所有者所在不明でも不動産は売却できるか?

不動産業に従事していると、業務に関連する様々な相談が顧客からよせられると思います。

引っ越し業者の紹介依頼やリノベ相談、火災保険や地震保険などの斡旋依頼、その他にも「新居に合う家具を購入したいので安くてお洒落な家具屋さんを知らないか?」など多岐に渡り、ときには業務とまったく関連性のない相談をうけることもあります。

不動産営業は、企業に属してはいても「知識・経験・人脈」を併せ持ち、要望に全て応えることができるコンシュルジュのような存在であることが理想とされます。

ただし勘違いして戴きたくないのは、「知識」はあくまでも実践の土台でしかありません。

建築基準法や宅地建物取引業法、民法や法令上の制限など宅地建物取引士受験のために勉強している筈なのですが、しばらく使用していなければせっかくの知識もどんどん失われていきます。

学んで実践することにより「知識」「知恵」になるのは皆様、ご存じの通りです。

私の場合も30年間にわたり不動産業界に籍をおいていますが、いまだ「学び」と「実践」を繰り返す日々です。

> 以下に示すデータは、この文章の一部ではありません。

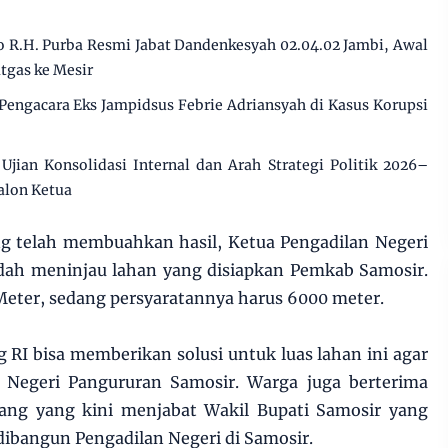
 R.H. Purba Resmi Jabat Dandenkesyah 02.04.02 Jambi, Awal
tgas ke Mesir
Pengacara Eks Jampidsus Febrie Adriansyah di Kasus Korupsi
jian Konsolidasi Internal dan Arah Strategi Politik 2026–
alon Ketua
g telah membuahkan hasil, Ketua Pengadilan Negeri
ah meninjau lahan yang disiapkan Pemkab Samosir.
eter, sedang persyaratannya harus 6000 meter.
I bisa memberikan solusi untuk luas lahan ini agar
 Negeri Pangururan Samosir. Warga juga berterima
ang yang kini menjabat Wakil Bupati Samosir yang
ibangun Pengadilan Negeri di Samosir.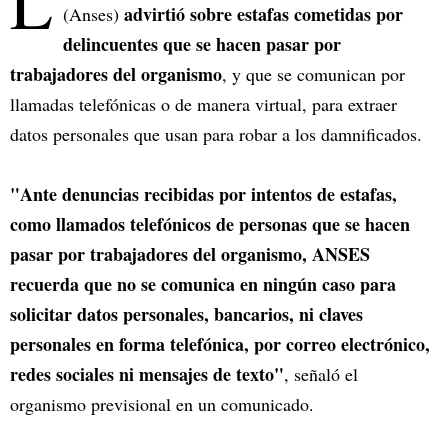
L
advirtió sobre estafas cometidas por
(Anses)
delincuentes que se hacen pasar por
trabajadores del organismo
, y que se comunican por
llamadas telefónicas o de manera virtual, para extraer
datos personales que usan para robar a los damnificados.
"Ante denuncias recibidas por intentos de estafas,
como llamados telefónicos de personas que se hacen
pasar por trabajadores del organismo, ANSES
recuerda que no se comunica en ningún caso para
solicitar datos personales, bancarios, ni claves
personales en forma telefónica, por correo electrónico,
redes sociales ni mensajes de texto"
, señaló el
organismo previsional en un comunicado.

不動産コンサルティングを主業務としている関係上、様々な相談が持ち込まれます。

即答できる簡単な案件もあれば、相談を持ち帰り法的に精査しなければならない案件など様々です。

そんななかで下記のような相談がよせられました。
「所有者が所在不明の状態で、不動産売却ができるか?」
さて、このケースで売却はできるでしょうか?

具体的な相談の内容

今回の相談内容の概略を説明します。

① ご主人は人員整理で失職し、生真面目な方なので毎日のように職探しに出ていた。

② ある日、いつも通り「行ってくる」と家を出た後から音信不通になった。すでに音信不通から1年弱が経過している。

③ 知人女性も気丈な方なので、多少の貯えもあり仕事もされていることから2人のお子様の面倒を見ながらも仕事を続け、なんとかマンションのローンを支払い続けてきたのだが、それも限界にきているとのこと。

④ 警察に「捜索」を相談したが、失踪状況から緊急性のある「特異不明者」とはされず、通常失踪として受理はされているが現在まで有益な情報は得られていない。

⑤ 現在までのところ、ご主人の住民票などの移転は行われていない。

⑥ 当時、所有していた携帯電話は不通となっており、新規契約した痕跡も見受けられずパソコンのアクセス履歴やSNSなどの情報も調べたが目新しい情報は得られていない。

⑦ 興信所にも相談をしたが、「調査費用」を聞くと高額で依頼を見合わせた。
「そもそも家族に迷惑をかけて蒸発しているのだから無理して戻ってほしくない」
とのこと。

⑧ マンションの融資は連帯債務で購入しており、何らかの対応をしなければならない。

そこで、今回コラムのタイトルである「所有者の所在不明状態で、不動産売却ができるか?」につながります。

所有者の所在不明でも売却は可能。だが、その前に考えるべきこと

所有者所在不明でも、売却する方法はあります。
ただし、このケースでは売却の前に幾つか考えなければならないことがあります。

まず「売却をして、残債が残らないか」という問題です。

売却額が残債額を上回っていれば問題はないのですが、その逆の場合には不足分を用意しなければなりません。

相談ケースでは、マンションの査定額に対して残債額が上回っており、売却がベストの方法であると言えません。

不足分を用意して売却をすればローンの支払いはなくなりますが、それが本当に「最適解」かについては検討が必要です。

転居先についても考える必要があります。

幸いなことに、今回のケースではご実家が受け入れてくれるとのことでしたので転居先の問題については早々にクリアすることができました。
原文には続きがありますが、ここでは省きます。